Introduction to Data-Intensive Empirical Research
This 7 session course provides the basics of empirical research for undergraduate or graduate students in any field of studies. The students will learn about the scientific process, scientific writing, and will also have a practical capstone which they can use to start their own research projects. Each module features a theoretical background and a hands-on activity. When participating in the activities, students have the opportunity to reflect on their research interests and receive feedback from the instructor and their peers.
Introduction to Bayesian Modeling
Learn key concepts and practices of Bayesian modeling. Explore models with conjugate priors, illustrating with the Beta-Binomial and Gamma-Poisson models, Markov Chain Monte Carlo (MCMC), variational inference (VI) methods for Bayesian inference, and semi-conjugate models, including Bayesian linear regression, Bayesian mixture models, and Bayesian hidden Markov models. Also, dig deeper into models used when there are not conjugate priors, such as Bayesian logistic regression, Bayesian multiclass regression, a racially polarized voting model, and Bayesian deep learning.

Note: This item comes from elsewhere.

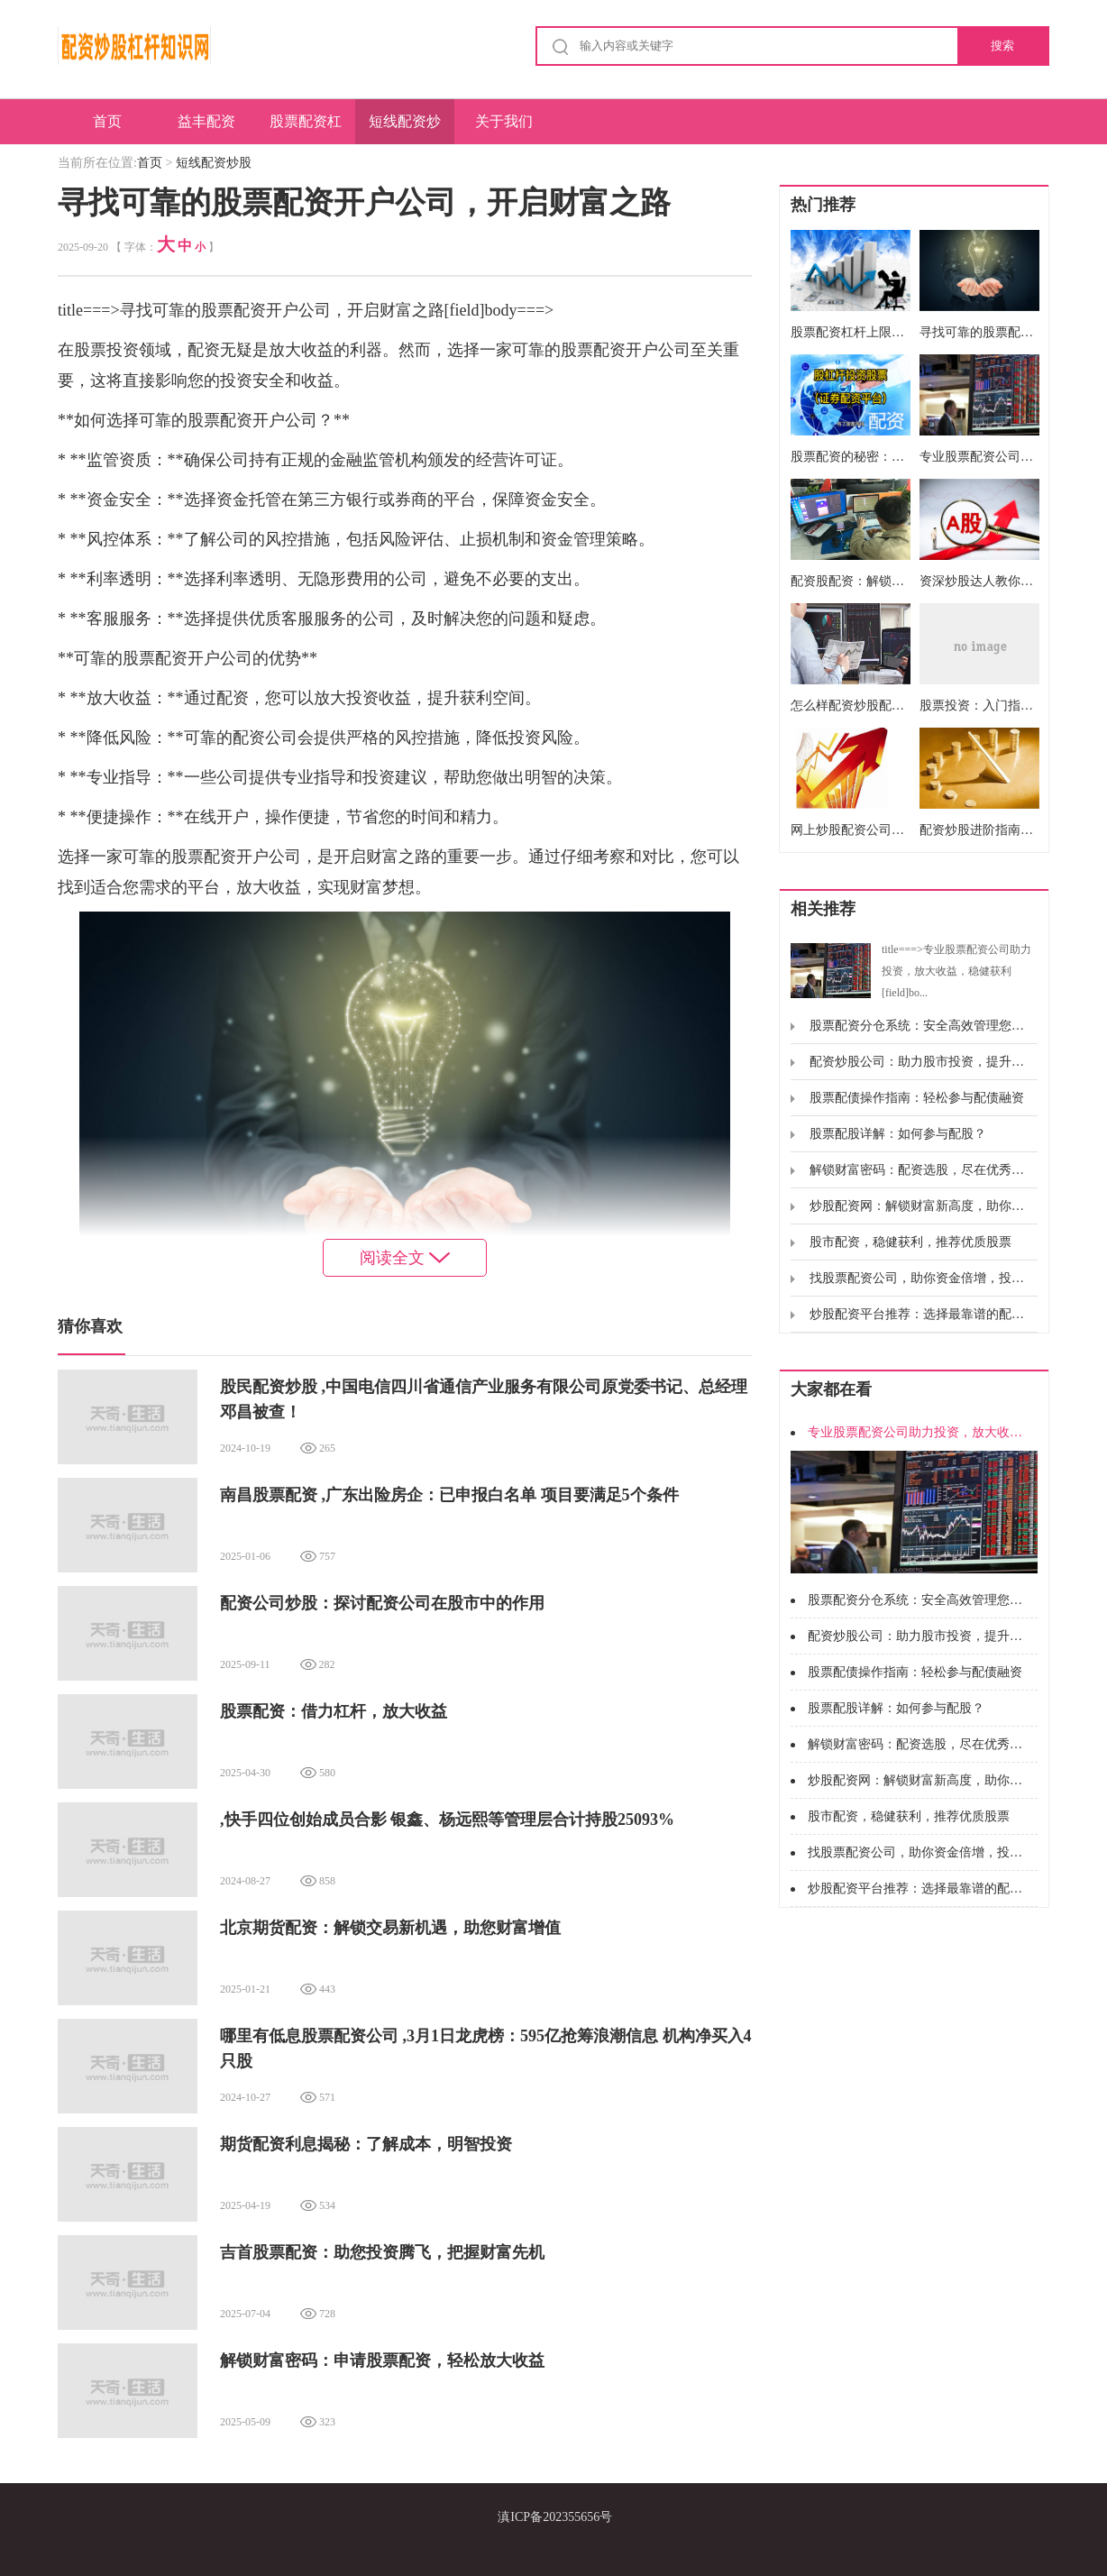  I want to click on 关于我们, so click(504, 121).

Matrix Methods for Machine Learning
Basic linear algebra operations and their use in approximations underlying machine learning, with applications to solving regression, classification, and clustering problems.
Students completing the course will be able to utilize linear algebra to represent system behavior, fit a linear algebra model to real-world data and their use in deriving optima, and utilize linear algebra for dimensionality reduction and to evaluate the quality of a regression, classification, or clustering model.